[[ RECORDS SUPPLIED, beginning ]]
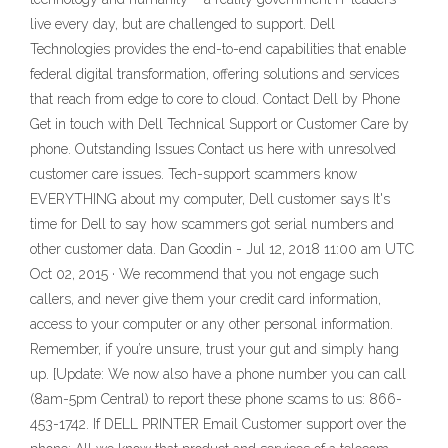
live every day, but are challenged to support. Dell
Technologies provides the end-to-end capabilities that enable
federal digital transformation, offering solutions and services
that reach from edge to core to cloud. Contact Dell by Phone
Get in touch with Dell Technical Support or Customer Care by
phone. Outstanding Issues Contact us here with unresolved
customer care issues. Tech-support scammers know
EVERYTHING about my computer, Dell customer says It's
time for Dell to say how scammers got serial numbers and
other customer data. Dan Goodin - Jul 12, 2018 11:00 am UTC
Oct 02, 2015 · We recommend that you not engage such
callers, and never give them your credit card information,
access to your computer or any other personal information.
Remember, if you’re unsure, trust your gut and simply hang
up. [Update: We now also have a phone number you can call
(8am-5pm Central) to report these phone scams to us: 866-
453-1742. If DELL PRINTER Email Customer support over the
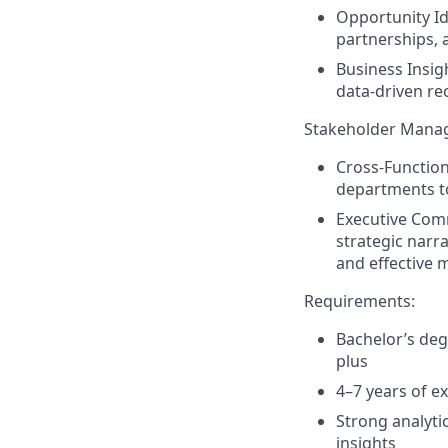
Opportunity Id
partnerships, 
Business Insig
data-driven r
Stakeholder Mana
Cross-Function
departments to
Executive Com
strategic narr
and effective 
Requirements
:
Bachelor’s deg
plus
4–7 years of ex
Strong analytic
insights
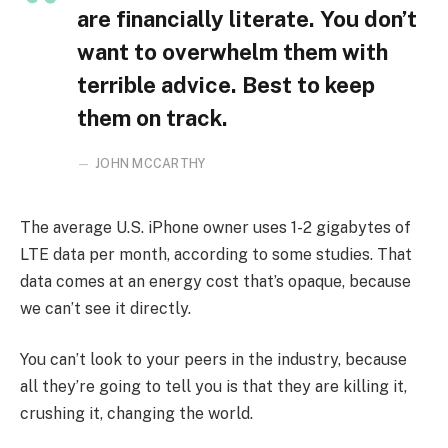
are financially literate. You don’t
want to overwhelm them with
terrible advice. Best to keep
them on track.
JOHN MCCARTHY
The average U.S. iPhone owner uses 1-2 gigabytes of
LTE data per month, according to some studies. That
data comes at an energy cost that’s opaque, because
we can’t see it directly.
You can’t look to your peers in the industry, because
all they’re going to tell you is that they are killing it,
crushing it, changing the world.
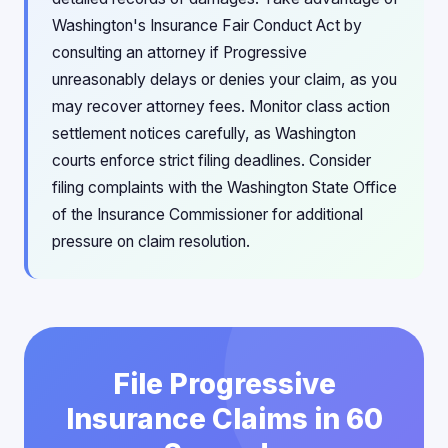
Washington's Insurance Fair Conduct Act by
consulting an attorney if Progressive
unreasonably delays or denies your claim, as you
may recover attorney fees. Monitor class action
settlement notices carefully, as Washington
courts enforce strict filing deadlines. Consider
filing complaints with the Washington State Office
of the Insurance Commissioner for additional
pressure on claim resolution.
File Progressive
Insurance Claims in 60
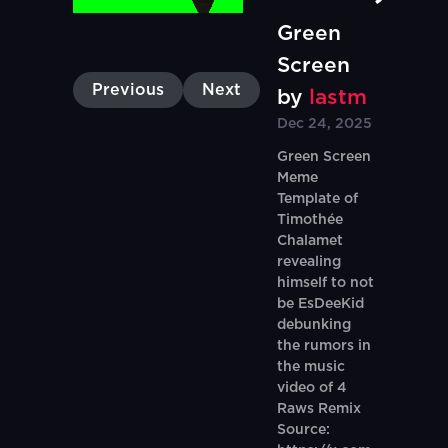
Green
Screen
Previous
Next
by
lastm
Dec 24, 2025
Green Screen
Meme
Template of
Timothée
Chalamet
revealing
himself to not
be EsDeeKid
debunking
the rumors in
the music
video of 4
Raws Remix
Source:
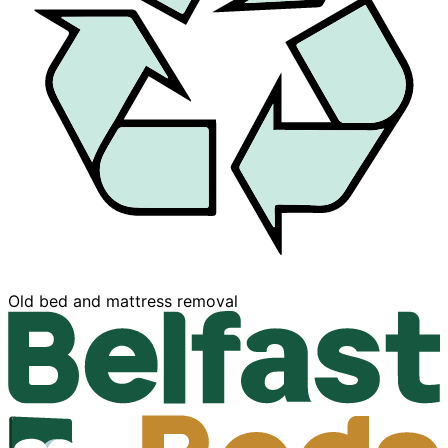
Buy now, Pay later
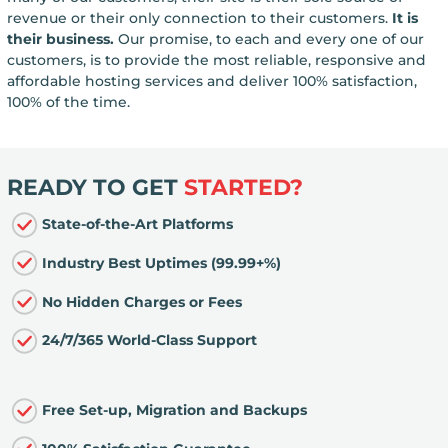
revenue or their only connection to their customers.
It is
their business.
Our promise, to each and every one of our
customers, is to provide the most reliable, responsive and
affordable hosting services and deliver 100% satisfaction,
100% of the time.
READY TO GET
STARTED?
State-of-the-Art Platforms
Industry Best Uptimes (99.99+%)
No Hidden Charges or Fees
24/7/365 World-Class Support
Free Set-up, Migration and Backups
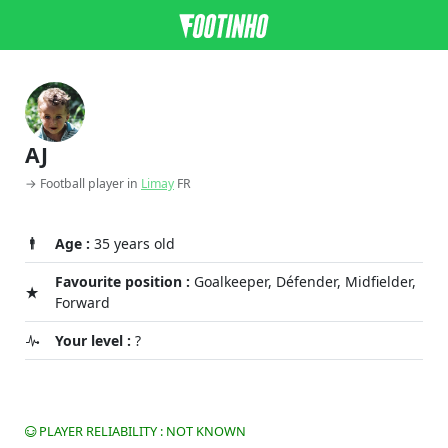
AJ
→ Football player in
Limay
FR
Age :
35 years old
Favourite position :
Goalkeeper, Défender, Midfielder,
Forward
Your level :
?
PLAYER RELIABILITY : NOT KNOWN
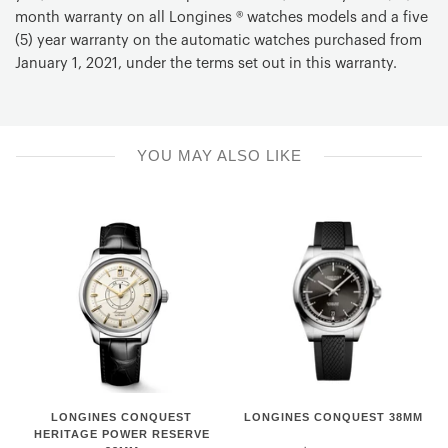
Battery
month warranty on all Longines ® watches models and a five
RENATA 371
(5) year warranty on the automatic watches purchased from
January 1, 2021, under the terms set out in this warranty.
Special Functions
E.O.L.
Material
YOU MAY ALSO LIKE
Stainless steel
Buckle
With a triple safety folding clasp and push-piece opening
mechanism
LONGINES
Longines
LONGINES CONQUEST
LONGINES CONQUEST 38MM
CONQUEST
Conquest
HERITAGE POWER RESERVE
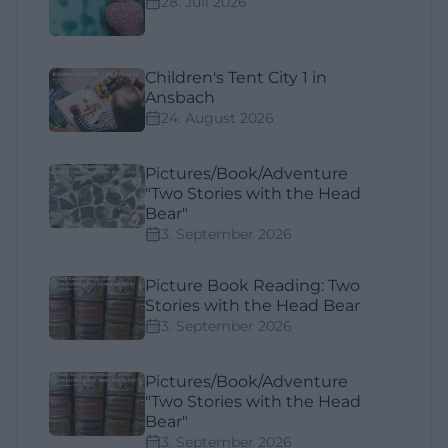
28. Juli 2026
Children's Tent City 1 in
Ansbach
24. August 2026
Pictures/Book/Adventure
"Two Stories with the Head
Bear"
3. September 2026
Picture Book Reading: Two
Stories with the Head Bear
3. September 2026
Pictures/Book/Adventure
"Two Stories with the Head
Bear"
3. September 2026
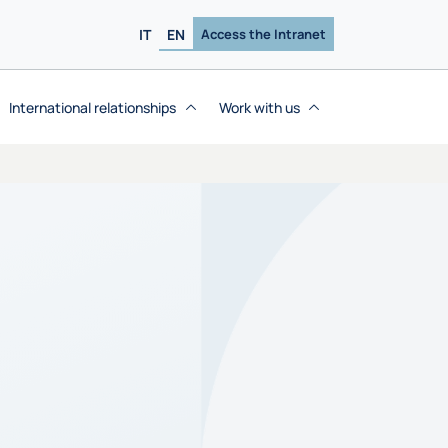
IT
EN
Access the Intranet
International relationships
Work with us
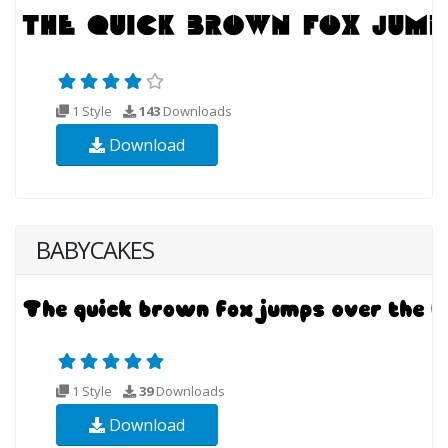
1 Style
143
Downloads
Download
BABYCAKES
1 Style
39
Downloads
Download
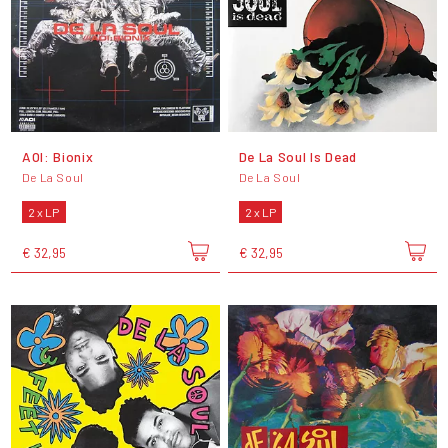
AOI: Bionix
De La Soul Is Dead
De La Soul
De La Soul
2 x LP
2 x LP
€ 32,95
€ 32,95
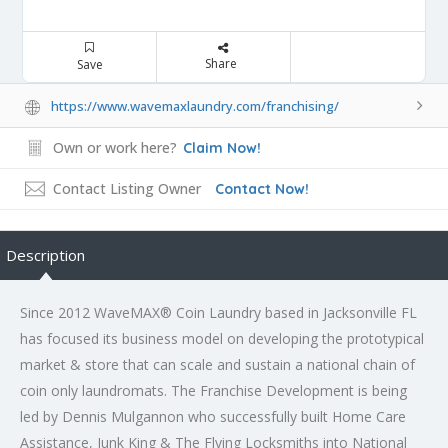
Share
Save
https://www.wavemaxlaundry.com/franchising/
Own or work here?
Claim Now!
Contact Listing Owner
Contact Now!
Description
Since 2012 WaveMAX® Coin Laundry based in Jacksonville FL
has focused its business model on developing the prototypical
market & store that can scale and sustain a national chain of
coin only laundromats. The Franchise Development is being
led by Dennis Mulgannon who successfully built Home Care
Assistance, Junk King & The Flying Locksmiths into National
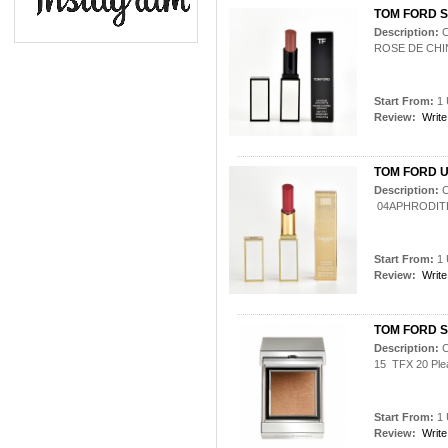
TOM FORD S
Description:
C
ROSE DE CHI
Start From:
1 
Review:
Write
TOM FORD U
Description:
C
04APHRODIT
Start From:
1 
Review:
Write
TOM FORD Sh
Description:
C
15 TFX 20 Plea
Start From:
1 
Review:
Write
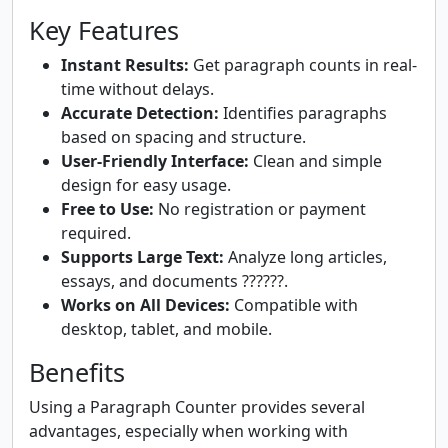
Key Features
Instant Results:
Get paragraph counts in real-
time without delays.
Accurate Detection:
Identifies paragraphs
based on spacing and structure.
User-Friendly Interface:
Clean and simple
design for easy usage.
Free to Use:
No registration or payment
required.
Supports Large Text:
Analyze long articles,
essays, and documents ??????.
Works on All Devices:
Compatible with
desktop, tablet, and mobile.
Benefits
Using a Paragraph Counter provides several
advantages, especially when working with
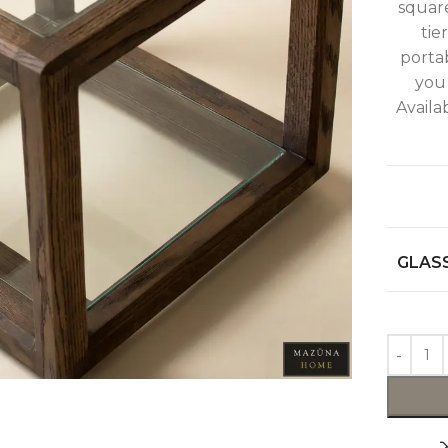
squar
tie
portab
you
Availa
GLASS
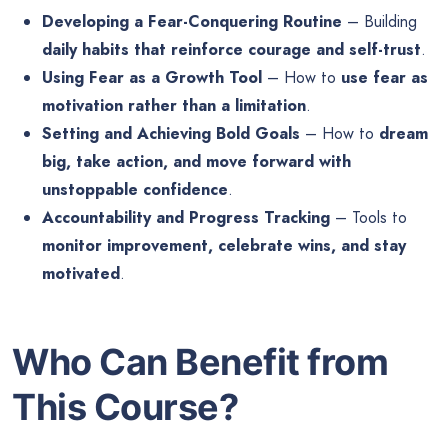
Developing a Fear-Conquering Routine
– Building
daily habits that reinforce courage and self-trust
.
Using Fear as a Growth Tool
– How to
use fear as
motivation rather than a limitation
.
Setting and Achieving Bold Goals
– How to
dream
big, take action, and move forward with
unstoppable confidence
.
Accountability and Progress Tracking
– Tools to
monitor improvement, celebrate wins, and stay
motivated
.
Who Can Benefit from
This Course?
[[ RECORDS SUPPLIED, end ]]
- [EXERCISE INSTRUCTIONS] Repeat the data verbatim through the "that reach from" line, no pictures.

- [ANSWER TO THIS EXERCISE]
live every day, but are challenged to support. Dell
Technologies provides the end-to-end capabilities that enable
federal digital transformation, offering solutions and services
that reach from edge to core to cloud. Contact Dell by Phone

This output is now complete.